» EXERCISE BRIEF: Among the entries below, only the lines from the one with "cm). Heute, am" through the one with "R.E.A. 305352" are to be retyped, exactly and without pictures.

» AVAILABLE DATA:
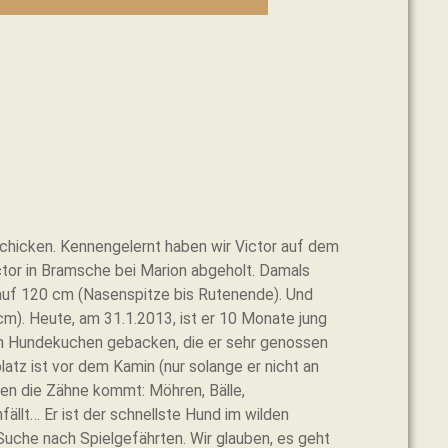
VEREIN
IHRE HILFE
schicken. Kennengelernt haben wir Victor auf dem
or in Bramsche bei Marion abgeholt. Damals
t auf 120 cm (Nasenspitze bis Rutenende). Und
 cm). Heute, am 31.1.2013, ist er 10 Monate jung
m Hundekuchen gebacken, die er sehr genossen
latz ist vor dem Kamin (nur solange er nicht an
hen die Zähne kommt: Möhren, Bälle,
llt… Er ist der schnellste Hund im wilden
uche nach Spielgefährten. Wir glauben, es geht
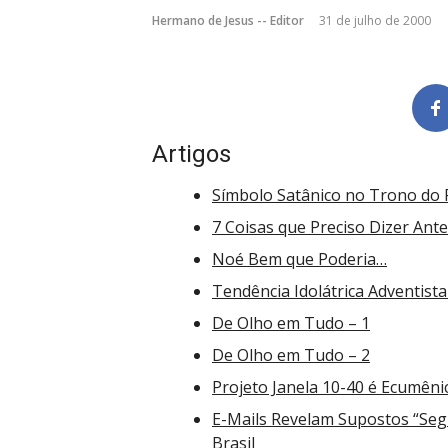
Hermano de Jesus -- Editor
31 de julho de 2000
Artigos
Símbolo Satânico no Trono do
7 Coisas que Preciso Dizer Ant
Noé Bem que Poderia…
Tendência Idolátrica Adventista
De Olho em Tudo – 1
De Olho em Tudo – 2
Projeto Janela 10-40 é Ecumêni
E-Mails Revelam Supostos “Se
Brasil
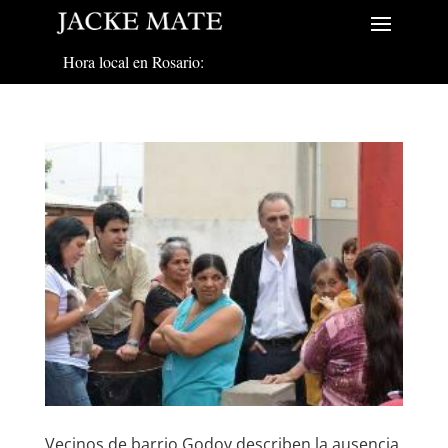
Hora local en Rosario:
Vecinos de barrio Godoy describen la ausencia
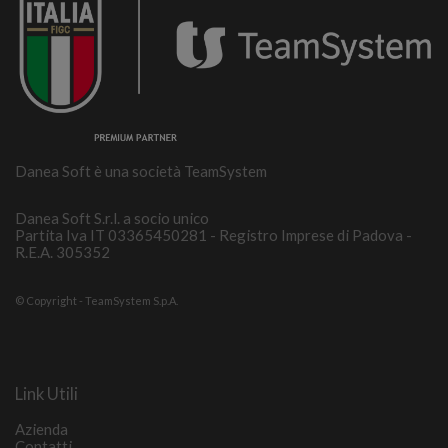
Danea Soft è una società TeamSystem
Danea Soft S.r.l. a socio unico
Partita Iva IT 03365450281 - Registro Imprese di Padova -
R.E.A. 305352
© Copyright - TeamSystem S.p.A.
Link Utili
Azienda
Contatti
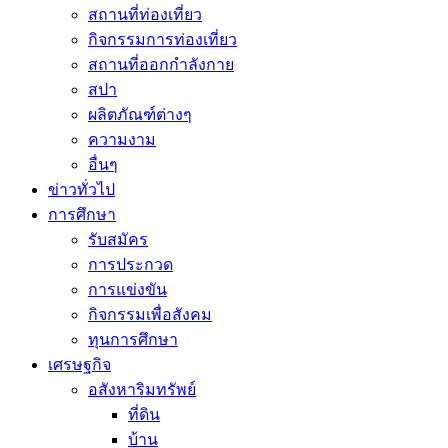
สถานที่ท่องเที่ยว
กิจกรรมการท่องเที่ยว
สถานที่ออกกำลังกาย
สปา
ผลิตภัณฑ์ต่างๆ
ความงาม
อื่นๆ
ข่าวทั่วไป
การศึกษา
รับสมัคร
การประกวด
การแข่งขัน
กิจกรรมเพื่อสังคม
ทุนการศึกษา
เศรษฐกิจ
อสังหาริมทรัพย์
ที่ดิน
บ้าน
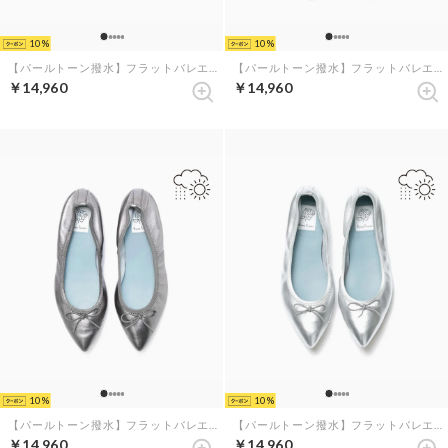
10
10
【パールトーン撥水】フラットバレエシューズ （ピンク レザーマイラー）
【パールトーン撥水】フラットバレエシューズ （ライトブルー レザースエード）
￥14,960
￥14,960
10
10
【パールトーン撥水】フラットバレエシューズ （スチール レザーマイラー）
【パールトーン撥水】フラットバレエシューズ （シルバー レザーマイラー）
￥14,960
￥14,960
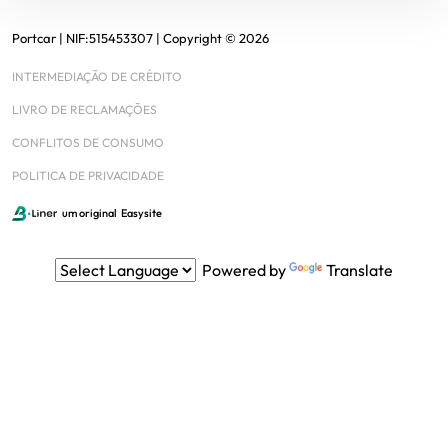
Portcar
| NIF:
515453307
|
Copyright ©
2026
INTERMEDIAÇÃO DE CRÉDITO
LIVRO DE RECLAMAÇÕES
CONFLITOS DE CONSUMO
POLITICA DE PRIVACIDADE
um original
Easysite
Powered by
Translate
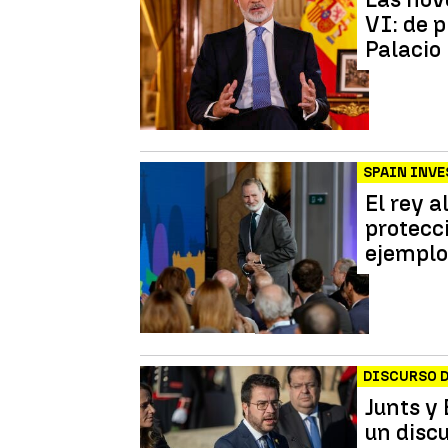
VI: de 
Palacio
SPAIN INVE
El rey a
protecc
ejemplo
DISCURSO D
Junts y
un disc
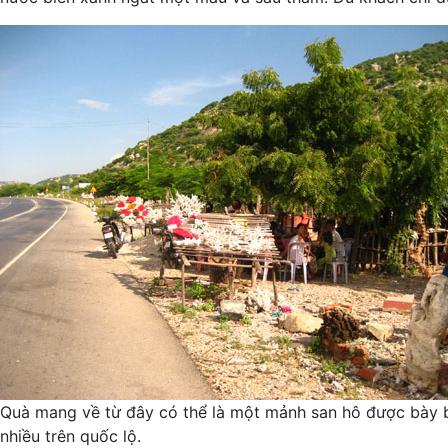
Quà mang về từ đây có thể là một mảnh san hô được bày 
nhiều trên quốc lộ.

» SOLUTION:
 cm). Heute, am 31.1.2013, ist er 10 Monate jung
m Hundekuchen gebacken, die er sehr genossen
latz ist vor dem Kamin (nur solange er nicht an
hen die Zähne kommt: Möhren, Bälle,
llt… Er ist der schnellste Hund im wilden
uche nach Spielgefährten. Wir glauben, es geht
Hermano de Jesus -- Editor
31 de julho de 2000
Artigos
Símbolo Satânico no Trono do
7 Coisas que Preciso Dizer Ant
Noé Bem que Poderia…
Tendência Idolátrica Adventista
De Olho em Tudo – 1
De Olho em Tudo – 2
Projeto Janela 10-40 é Ecumêni
E-Mails Revelam Supostos “Se
Brasil
Hora local en Rosario:
Vecinos de barrio Godoy describen la ausencia
Danea Soft è una società TeamSystem
Danea Soft S.r.l. a socio unico
Partita Iva IT 03365450281 - Registro Imprese di Padova -
R.E.A. 305352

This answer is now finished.